Ehemmmm eheeemmm!!
Deheman keras dari Akuwu Mpu Kertayasa seketika membuat Citrawati tersadar dari lamunannya. Hampir saja piring berisi beberapa potong makanan yang dipegangnya jatuh ke arah Airlangga. Namun dengan sigap, Airlangga menahan tangan Citrawati yang goyah hingga peristiwa itu tidak terjadi.
"Hati-hati Gusti Putri..", ucap Airlangga sambil tersenyum tipis.
"Oh eh iya, eh maafkan kecerobohan saya Kisanak..", balas Citrawati dengan gagap. Jantung nya berdetak lebih kencang dari biasanya kala kulitnya bersentuhan dengan tangan Airlangga.
Ehemmmm eheeemmm!!!
Kembali deheman keras Mpu Kertayasa terdengar yang membuat Citrawati tersipu malu dan segera menjauh dari tempat Airlangga berada. Ada sesuatu yang terasa hilang dari hati Citrawati saat lengannya tak bersentuhan lagi dengan sang pangeran muda.
Buru-buru Citrawati bergegas pergi dari sasana boga sembari menunduk untuk menyembunyikan wajahnya yang memerah seperti tomat matang.
"Kalau boleh hamba tahu, siapa Nakmas yang berada di samping Gusti Senopati ini?", Akuwu Mpu Kertayasa yang tidak dapat menahan rasa ingin tahunya pun segera bertanya.
"Oh iya aku hampir lupa untuk memperkenalkan kalian.
Ini adalah Pangeran Airlangga, Ki Kuwu.

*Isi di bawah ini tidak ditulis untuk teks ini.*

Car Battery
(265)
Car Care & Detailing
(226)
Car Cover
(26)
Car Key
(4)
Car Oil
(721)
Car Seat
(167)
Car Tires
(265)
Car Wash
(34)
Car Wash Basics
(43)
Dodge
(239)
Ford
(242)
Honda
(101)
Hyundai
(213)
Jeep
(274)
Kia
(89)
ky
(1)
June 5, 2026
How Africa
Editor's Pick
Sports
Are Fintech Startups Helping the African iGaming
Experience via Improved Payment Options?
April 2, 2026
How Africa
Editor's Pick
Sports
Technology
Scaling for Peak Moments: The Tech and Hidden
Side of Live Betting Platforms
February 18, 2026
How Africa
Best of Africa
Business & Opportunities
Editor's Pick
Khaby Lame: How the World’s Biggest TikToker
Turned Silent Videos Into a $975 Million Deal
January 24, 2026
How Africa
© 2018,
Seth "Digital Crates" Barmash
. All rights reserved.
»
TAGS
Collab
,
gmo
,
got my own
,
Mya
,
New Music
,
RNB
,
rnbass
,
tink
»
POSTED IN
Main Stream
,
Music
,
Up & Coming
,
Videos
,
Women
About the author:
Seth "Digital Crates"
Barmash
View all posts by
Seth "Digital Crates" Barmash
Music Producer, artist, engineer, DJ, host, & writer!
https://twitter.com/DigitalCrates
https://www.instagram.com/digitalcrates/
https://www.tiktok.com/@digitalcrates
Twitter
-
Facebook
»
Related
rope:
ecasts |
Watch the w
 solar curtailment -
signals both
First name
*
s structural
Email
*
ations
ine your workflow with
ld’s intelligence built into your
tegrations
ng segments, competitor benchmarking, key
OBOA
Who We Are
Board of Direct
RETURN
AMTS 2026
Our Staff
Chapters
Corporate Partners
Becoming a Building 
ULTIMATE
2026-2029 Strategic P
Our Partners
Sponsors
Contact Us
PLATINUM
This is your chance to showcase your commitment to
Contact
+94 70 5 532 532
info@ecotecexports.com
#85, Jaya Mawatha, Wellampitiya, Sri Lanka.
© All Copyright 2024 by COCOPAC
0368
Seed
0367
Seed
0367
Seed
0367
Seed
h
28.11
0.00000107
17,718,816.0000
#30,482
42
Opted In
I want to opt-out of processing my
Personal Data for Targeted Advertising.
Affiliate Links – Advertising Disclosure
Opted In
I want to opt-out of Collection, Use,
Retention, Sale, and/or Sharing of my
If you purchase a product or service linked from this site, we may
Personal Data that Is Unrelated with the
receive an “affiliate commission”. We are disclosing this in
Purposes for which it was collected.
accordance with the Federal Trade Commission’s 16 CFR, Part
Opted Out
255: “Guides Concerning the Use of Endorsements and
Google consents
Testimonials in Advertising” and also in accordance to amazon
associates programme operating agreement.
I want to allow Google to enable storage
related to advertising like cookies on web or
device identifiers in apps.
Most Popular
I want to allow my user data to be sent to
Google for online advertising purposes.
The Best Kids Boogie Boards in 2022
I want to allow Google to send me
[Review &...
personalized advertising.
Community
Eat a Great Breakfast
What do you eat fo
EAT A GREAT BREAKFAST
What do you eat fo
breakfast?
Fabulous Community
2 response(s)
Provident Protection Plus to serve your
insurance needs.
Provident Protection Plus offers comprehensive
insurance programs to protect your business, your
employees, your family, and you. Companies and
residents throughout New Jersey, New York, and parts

Seorang pangeran muda dari Balidwipamandala yang datang ke Medang untuk menjadi menantu dari Gusti Prabu Dharmawangsa. Dari Gusti Prabu Dharmawangsa aku tahu bahwa Pangeran Airlangga masih keponakannya karena ibu nya adalah Gusti Putri Mahendradatta, putra sulung mendiang Gusti Prabu Makutawangsawardhana yang menikah dengan pangeran dari Kerajaan Bedahulu di Nusa Bali", urai Senopati Cakrajaya sembari menunjuk dengan sopan kepada Airlangga.
Mendengar jawaban itu, timbul penyesalan di hati Akuwu Mpu Kertayasa. Dia sungguh menyesal karena telah mengganggu romansa cinta putri nya dengan calon menantu dari Raja Kerajaan Medang. Seburuk-buruknya, jika Airlangga berkenan dengan Citrawati, putrinya ini akan menjadi selir raja karena dia tahu bahwa Gusti Putri Galuh Sekar yang akan dijodohkan dengan Airlangga merupakan satu-satunya penerus tahta Kerajaan Medang dan sudah bisa di pastikan bahwa Airlangga lah yang kelak menjadi raja Kerajaan Medang selanjutnya.
Ini karena dalam tradisi masyarakat Jawa saat itu, seorang raja haruslah seorang laki-laki. Seorang perempuan meskipun dia memiliki garis darah langsung dari raja sulit sekali untuk menduduki jabatan ratu terkecuali ada beberapa hal khusus yang menjadi pengecualian.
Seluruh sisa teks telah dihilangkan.